The chapter about women with hematologic conditions was co-authored by Dr. Allen's colleague, Tina Rizack, MD, a hematologist/medical oncologist at Women & Infants' Program in Women's Oncology and assistant professor at the Alpert Medical School.

"Contraception for the Medically Challenging Patient" is now available through Springer at http://www.springer.com/medicine/gynecology/book/978-1-4939-1232-2.

About Women & Infants Hospital

Women & Infants Hospital of Rhode Island, a Care New England hospital, is one of the nation’s leading specialty hospitals for women and newborns. A major teaching affiliate of The Warren Alpert Medical School of Brown University for obstetrics, gynecology and newborn pediatrics, as well as a number of specialized programs in women’s medicine, Women & Infants is the 12th largest stand-alone obstetrical service in the country and the largest in New England with approximately 8,500 deliveries per year. A Designated Baby-Friendly® USA hospital, U.S.News & World Report 2014-15 Best Children’s Hospital in Neonatology and a 2014 Leapfrog Top Hospital, in 2009 Women & Infants opened what was at the time the country’s largest, single-family room neonatal intensive care unit.

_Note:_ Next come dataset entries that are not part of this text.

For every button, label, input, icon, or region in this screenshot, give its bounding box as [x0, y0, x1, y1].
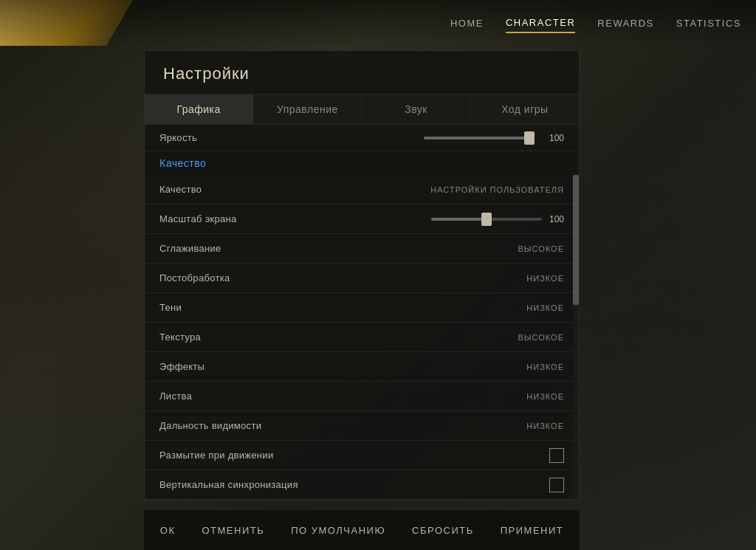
apply-button[interactable]: ПРИМЕНИТ	[495, 521, 570, 540]
tab-gameplay[interactable]: Ход игры	[471, 94, 579, 124]
reset-button[interactable]: СБРОСИТЬ	[406, 521, 480, 540]
antialiasing-label: Сглаживание	[159, 243, 518, 254]
scale-slider-track[interactable]	[431, 218, 542, 221]
effects-label: Эффекты	[159, 361, 526, 372]
texture-value: ВЫСОКОЕ	[518, 333, 564, 342]
settings-scrollbar[interactable]	[573, 175, 579, 500]
setting-row-foliage: Листва НИЗКОЕ	[145, 382, 579, 411]
brightness-row: Яркость 100	[145, 125, 579, 151]
scale-value: 100	[542, 214, 564, 224]
top-navigation: HOME CHARACTER REWARDS STATISTICS	[0, 0, 756, 46]
scale-slider-fill	[431, 218, 487, 221]
setting-row-scale: Масштаб экрана 100	[145, 204, 579, 234]
nav-item-home[interactable]: HOME	[450, 14, 484, 32]
effects-value: НИЗКОЕ	[526, 362, 564, 371]
shadows-value: НИЗКОЕ	[526, 303, 564, 312]
brightness-slider-track[interactable]	[424, 137, 535, 140]
scale-slider-thumb[interactable]	[481, 213, 492, 226]
postprocessing-label: Постобработка	[159, 272, 526, 283]
brightness-slider-container[interactable]	[424, 137, 535, 140]
settings-panel: Настройки Графика Управление Звук Ход иг…	[144, 50, 580, 501]
nav-item-statistics[interactable]: STATISTICS	[676, 14, 741, 32]
quality-label: Качество	[159, 184, 430, 195]
settings-tabs: Графика Управление Звук Ход игры	[145, 94, 579, 125]
setting-row-motion-blur: Размытие при движении	[145, 441, 579, 470]
setting-row-antialiasing: Сглаживание ВЫСОКОЕ	[145, 234, 579, 264]
view-distance-label: Дальность видимости	[159, 420, 526, 431]
scale-label: Масштаб экрана	[159, 213, 431, 224]
tab-controls[interactable]: Управление	[253, 94, 362, 124]
texture-label: Текстура	[159, 331, 518, 343]
quality-value: НАСТРОЙКИ ПОЛЬЗОВАТЕЛЯ	[430, 185, 564, 194]
nav-items-container: HOME CHARACTER REWARDS STATISTICS	[450, 13, 741, 33]
motion-blur-label: Размытие при движении	[159, 450, 549, 461]
scale-slider-container[interactable]	[431, 218, 542, 221]
ok-button[interactable]: ОК	[154, 521, 182, 540]
nav-item-character[interactable]: CHARACTER	[506, 13, 575, 33]
setting-row-effects: Эффекты НИЗКОЕ	[145, 352, 579, 382]
motion-blur-checkbox[interactable]	[549, 448, 564, 463]
foliage-label: Листва	[159, 391, 526, 402]
foliage-value: НИЗКОЕ	[526, 392, 564, 401]
settings-content: Яркость 100 Качество Качество НАСТРОЙКИ …	[145, 125, 579, 500]
setting-row-quality: Качество НАСТРОЙКИ ПОЛЬЗОВАТЕЛЯ	[145, 175, 579, 204]
scrollable-rows: Качество НАСТРОЙКИ ПОЛЬЗОВАТЕЛЯ Масштаб …	[145, 175, 579, 500]
vsync-label: Вертикальная синхронизация	[159, 479, 549, 490]
vsync-checkbox[interactable]	[549, 478, 564, 492]
setting-row-vsync: Вертикальная синхронизация	[145, 470, 579, 500]
tab-graphics[interactable]: Графика	[145, 94, 253, 124]
action-bar: ОК ОТМЕНИТЬ ПО УМОЛЧАНИЮ СБРОСИТЬ ПРИМЕН…	[144, 509, 580, 550]
brightness-slider-thumb[interactable]	[524, 131, 535, 145]
setting-row-view-distance: Дальность видимости НИЗКОЕ	[145, 411, 579, 441]
view-distance-value: НИЗКОЕ	[526, 422, 564, 430]
cancel-button[interactable]: ОТМЕНИТЬ	[196, 521, 270, 540]
shadows-label: Тени	[159, 302, 526, 313]
setting-row-postprocessing: Постобработка НИЗКОЕ	[145, 264, 579, 293]
setting-row-texture: Текстура ВЫСОКОЕ	[145, 323, 579, 352]
brightness-label: Яркость	[159, 132, 416, 143]
nav-item-rewards[interactable]: REWARDS	[597, 14, 653, 32]
antialiasing-value: ВЫСОКОЕ	[518, 244, 564, 253]
scrollbar-thumb[interactable]	[573, 175, 579, 305]
postprocessing-value: НИЗКОЕ	[526, 274, 564, 283]
settings-title: Настройки	[145, 51, 579, 94]
setting-row-shadows: Тени НИЗКОЕ	[145, 293, 579, 323]
default-button[interactable]: ПО УМОЛЧАНИЮ	[285, 521, 391, 540]
tab-sound[interactable]: Звук	[362, 94, 471, 124]
brightness-value: 100	[542, 133, 564, 143]
brightness-slider-fill	[424, 137, 535, 140]
quality-section-header: Качество	[145, 151, 579, 175]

Women & Infants and Brown offer fellowship programs in gynecologic oncology, maternal-fetal medicine, urogynecology and reconstructive pelvic surgery, neonatal-perinatal medicine, pediatric and perinatal pathology, gynecologic pathology and cytopathology, and reproductive endocrinology and infertility. It is home to the nation’s first mother-baby perinatal psychiatric partial hospital, as well as the nation’s only fellowship program in obstetric medicine.

Women & Infants has been designated as a Breast Imaging Center of Excellence by the American College of Radiography; a Center of Excellence in Minimally Invasive Gynecology; a Center of Biomedical Research Excellence by the National Institutes of Health (NIH); and a Neonatal Resource Services Center of Excellence. It is one of the largest and most prestigious research facilities in high risk and normal obstetrics, gynecology and newborn pediatrics in the nation, and is a member of the National Cancer Institute’s Gynecologic Oncology Group and the Pelvic Floor Disorders Network.